The first respondent seems not to have been at fault in regard to the
delay but
its attorney clearly is. It does not appear to me that this
is one of those cases where the attorney’s unacceptable conduct
should be visited upon the party he represents. Accordingly, for this
reason, the fact that the application was not opposed and
the fact
that the appellant cannot himself claim any prejudice and despite the
fact that such conduct did occasion the Court some
inconvenience, I
am prepared to condone the late delivery of the first respondent’s
heads of argument. It is hereby condoned.
The incomplete record of the arbitration
proceedings
[19] The record of the arbitration proceedings sought to
be reviewed which was delivered by the first respondent in the Court
a
quo was incomplete. Substantial relevant evidence was not included
apparently because the first respondent’s attorneys or
their
Johannesburg correspondent did not locate certain tapes containing
such evidence. The first respondent’s Johannesburg
correspondent was Mr Charl Riaan du Plessis. He delivered his own
affidavit as well as an affidavit by his messenger in regard
to what
was done to try and locate the tapes.
[20] In his affidavit Mr du Plessis stated that the
audio cassettes relating to the hearing of the merits of the dispute
in the
arbitration were missing. He said that on 23 October 2002 he
“
attended the Registrar of the Labour Court and found
that the record was filed by the CCMA, together with the first
mentioned audio
cassettes, but was unable to find any additional
audio cassettes.” He said that “(t)he relevant personnel
of the Registrar
were also unable to trace the additional cassettes.”
He stated that he also
“
attended personnel of
Sneller Verbatim Transcribers, who hold offices in the Labour Court
Building and who apparently transcribed
the first mentioned audio
cassettes but was unable to locate the additional audio cassettes.”
It seems that this was still on 23 October 2002. He says that on the
same day he also tried to obtain page 88 of the record filed
by the
CCMA but was unable to find it.
[21] Mr du Plessis also states that on 5 November he
“again attended the offices of the
Registrar”
of the Labour Court but was
once again unable to locate the missing audio cassettes or page 88 of
the record. He says he thereafter
instructed his messenger to attempt
to locate page 88 of the record and the missing audio cassettes at
the CCMA. He says that his
messenger told him, and the messenger
confirms this, on or about 8 November 2002 that
“she
had been by (sic) informed by the personnel at the CCMA that the
entire record and all audio cassettes had been sent
to the Labour
Court and that no copy of the record or page 88 or any further audio
cassettes are in possession (sic) of the CCMA”.
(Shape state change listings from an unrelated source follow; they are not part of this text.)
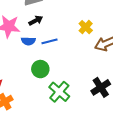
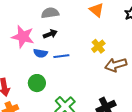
green circle: (40, 69) -> (37, 83), moved

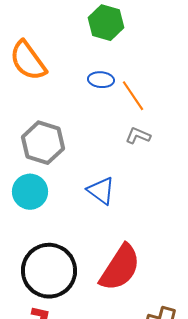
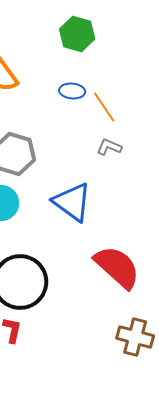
blue triangle: (101, 191) -> (72, 202), size x1.4
red semicircle: (120, 268) -> (117, 267), moved, turned -81

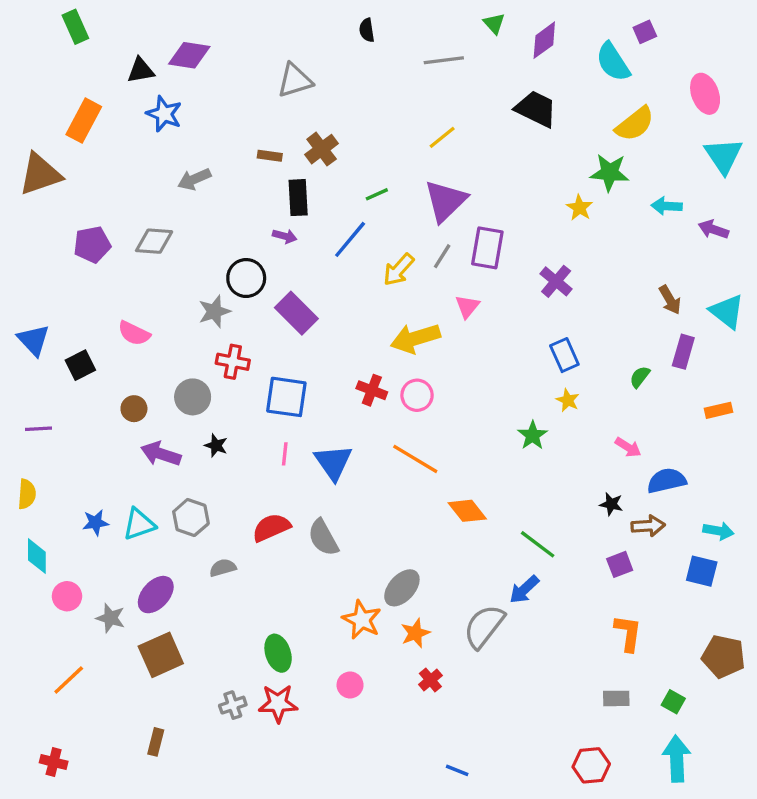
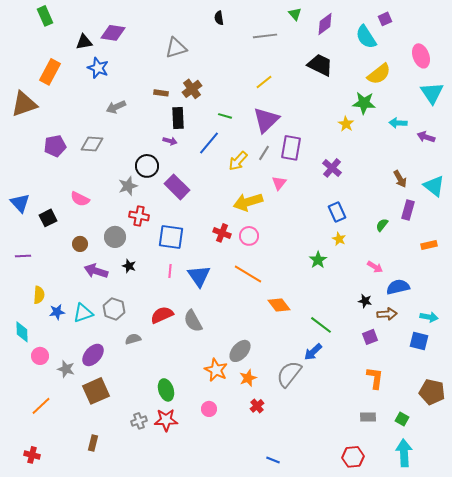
green line: (377, 194) -> (225, 116), turned 40
yellow semicircle: (27, 494) -> (39, 295), moved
He concluded his affidavit with a submission that “
the
missing audio cassettes and the missing page 88 of the record cannot
reasonably be located or found.”
[22] The appellant did not deliver any answering
affidavit in support of his opposition of the review application. He
delivered
only a notice of opposition. He had probably planned to
deliver an answering affidavit after the delivery of the record by
the
first respondent. It was probably because the record that was
delivered was not complete that he did not deliver an answering
affidavit.
[23] The deponent to the founding affidavit of the
review application, Mr Bradley Michael Ferraris, deposed to an
affidavit that
was prepared in the light of Mr du Plessis’
affidavit about the record. He stated in paragraph 3 thereof that it
had transpired
that, although “
the First
Respondent (i.e the Commission for Conciliation, Mediation and
Arbitration in the Court a quo) lodged the tape recording
of the
proceedings under review with the Registrar of this Honourable Court,
upon
the transcription thereof, it [had]
transpired that not all tapes had been so lodged, as only the point
in limine heard on 6 February
2001 and 8 March 2001 was transcribed.
The tapes for the arbitration hearing heard on 5 March 2002, 11 April
2002 and 25 April
2002 could not be found.” Mr Ferraris went on
to state that, “(a)fter making enquiries in this regard, the
First Respondent
advised the applicant that it does not have any
other tapes in its possession… In the result the
transcription, …,
is incomplete in the respect stated above.”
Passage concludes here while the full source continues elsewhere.